[Stored data entries]

BEGIN

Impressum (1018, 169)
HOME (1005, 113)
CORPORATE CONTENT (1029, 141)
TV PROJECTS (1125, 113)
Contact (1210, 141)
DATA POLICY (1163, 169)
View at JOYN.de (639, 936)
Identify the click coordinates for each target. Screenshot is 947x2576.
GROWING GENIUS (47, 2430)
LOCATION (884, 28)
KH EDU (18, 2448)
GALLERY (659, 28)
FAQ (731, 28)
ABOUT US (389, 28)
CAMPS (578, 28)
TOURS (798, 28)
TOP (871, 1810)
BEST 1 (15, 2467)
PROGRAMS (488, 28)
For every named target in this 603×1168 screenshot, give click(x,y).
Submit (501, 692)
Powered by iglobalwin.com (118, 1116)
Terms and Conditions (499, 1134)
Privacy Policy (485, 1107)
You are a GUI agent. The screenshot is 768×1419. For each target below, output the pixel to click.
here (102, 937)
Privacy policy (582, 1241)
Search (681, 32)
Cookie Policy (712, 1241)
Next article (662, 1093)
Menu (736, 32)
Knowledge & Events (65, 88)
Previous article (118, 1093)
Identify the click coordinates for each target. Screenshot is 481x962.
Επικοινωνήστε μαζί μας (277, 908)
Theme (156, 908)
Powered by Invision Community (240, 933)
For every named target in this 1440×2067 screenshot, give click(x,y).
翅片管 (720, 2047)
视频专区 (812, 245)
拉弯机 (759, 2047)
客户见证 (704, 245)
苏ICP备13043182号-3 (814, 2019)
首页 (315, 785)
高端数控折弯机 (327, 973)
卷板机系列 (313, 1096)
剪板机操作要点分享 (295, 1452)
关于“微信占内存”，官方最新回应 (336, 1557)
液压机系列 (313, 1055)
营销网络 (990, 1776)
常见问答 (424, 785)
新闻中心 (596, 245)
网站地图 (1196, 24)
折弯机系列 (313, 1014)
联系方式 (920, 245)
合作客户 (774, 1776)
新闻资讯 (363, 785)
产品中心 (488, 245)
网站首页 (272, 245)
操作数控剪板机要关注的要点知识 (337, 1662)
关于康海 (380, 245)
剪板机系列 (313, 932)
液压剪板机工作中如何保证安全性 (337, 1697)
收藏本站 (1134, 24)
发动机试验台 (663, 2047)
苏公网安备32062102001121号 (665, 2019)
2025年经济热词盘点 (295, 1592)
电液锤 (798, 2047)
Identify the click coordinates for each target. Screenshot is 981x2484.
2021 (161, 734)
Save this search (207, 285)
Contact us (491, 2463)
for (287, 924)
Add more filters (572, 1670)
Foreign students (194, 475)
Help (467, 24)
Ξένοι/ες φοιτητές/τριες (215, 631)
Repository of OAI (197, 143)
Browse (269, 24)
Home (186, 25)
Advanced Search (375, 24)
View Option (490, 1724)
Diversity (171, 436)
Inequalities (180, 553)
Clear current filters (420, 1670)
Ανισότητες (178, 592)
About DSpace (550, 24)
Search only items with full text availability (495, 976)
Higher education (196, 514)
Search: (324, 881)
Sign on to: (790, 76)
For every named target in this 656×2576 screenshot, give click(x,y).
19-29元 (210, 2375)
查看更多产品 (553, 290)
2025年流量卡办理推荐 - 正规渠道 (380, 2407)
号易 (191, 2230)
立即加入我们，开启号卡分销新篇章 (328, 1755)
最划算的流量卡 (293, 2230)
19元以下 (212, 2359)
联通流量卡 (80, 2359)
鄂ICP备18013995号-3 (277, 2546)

END

**Assignment**
Above are some records. Print them all exactly.

**Response below**
Impressum (1018, 169)
HOME (1005, 113)
CORPORATE CONTENT (1029, 141)
TV PROJECTS (1125, 113)
Contact (1210, 141)
DATA POLICY (1163, 169)
View at JOYN.de (639, 936)
Identify the click coordinates for each target. Screenshot is 947x2576.
GROWING GENIUS (47, 2430)
LOCATION (884, 28)
KH EDU (18, 2448)
GALLERY (659, 28)
FAQ (731, 28)
ABOUT US (389, 28)
CAMPS (578, 28)
TOURS (798, 28)
TOP (871, 1810)
BEST 1 (15, 2467)
PROGRAMS (488, 28)
For every named target in this 603×1168 screenshot, give click(x,y).
Submit (501, 692)
Powered by iglobalwin.com (118, 1116)
Terms and Conditions (499, 1134)
Privacy Policy (485, 1107)
You are a GUI agent. The screenshot is 768×1419. For each target below, output the pixel to click.
here (102, 937)
Privacy policy (582, 1241)
Search (681, 32)
Cookie Policy (712, 1241)
Next article (662, 1093)
Menu (736, 32)
Knowledge & Events (65, 88)
Previous article (118, 1093)
Identify the click coordinates for each target. Screenshot is 481x962.
Επικοινωνήστε μαζί μας (277, 908)
Theme (156, 908)
Powered by Invision Community (240, 933)
For every named target in this 1440×2067 screenshot, give click(x,y).
翅片管 (720, 2047)
视频专区 (812, 245)
拉弯机 (759, 2047)
客户见证 (704, 245)
苏ICP备13043182号-3 (814, 2019)
首页 (315, 785)
高端数控折弯机 (327, 973)
卷板机系列 (313, 1096)
剪板机操作要点分享 (295, 1452)
关于“微信占内存”，官方最新回应 (336, 1557)
液压机系列 (313, 1055)
营销网络 (990, 1776)
常见问答 (424, 785)
新闻中心 (596, 245)
网站地图 (1196, 24)
折弯机系列 (313, 1014)
联系方式 (920, 245)
合作客户 (774, 1776)
新闻资讯 (363, 785)
产品中心 (488, 245)
网站首页 (272, 245)
操作数控剪板机要关注的要点知识 (337, 1662)
关于康海 (380, 245)
剪板机系列 (313, 932)
液压剪板机工作中如何保证安全性 (337, 1697)
收藏本站 (1134, 24)
发动机试验台 (663, 2047)
苏公网安备32062102001121号 (665, 2019)
2025年经济热词盘点 (295, 1592)
电液锤 (798, 2047)
Identify the click coordinates for each target. Screenshot is 981x2484.
2021 (161, 734)
Save this search (207, 285)
Contact us (491, 2463)
for (287, 924)
Add more filters (572, 1670)
Foreign students (194, 475)
Help (467, 24)
Ξένοι/ες φοιτητές/τριες (215, 631)
Repository of OAI (197, 143)
Browse (269, 24)
Home (186, 25)
Advanced Search (375, 24)
View Option (490, 1724)
Diversity (171, 436)
Inequalities (180, 553)
Clear current filters (420, 1670)
Ανισότητες (178, 592)
About DSpace (550, 24)
Search only items with full text availability (495, 976)
Higher education (196, 514)
Search: (324, 881)
Sign on to: (790, 76)
For every named target in this 656×2576 screenshot, give click(x,y).
19-29元 (210, 2375)
查看更多产品 (553, 290)
2025年流量卡办理推荐 - 正规渠道 (380, 2407)
号易 (191, 2230)
立即加入我们，开启号卡分销新篇章 (328, 1755)
最划算的流量卡 (293, 2230)
19元以下 (212, 2359)
联通流量卡 (80, 2359)
鄂ICP备18013995号-3 (277, 2546)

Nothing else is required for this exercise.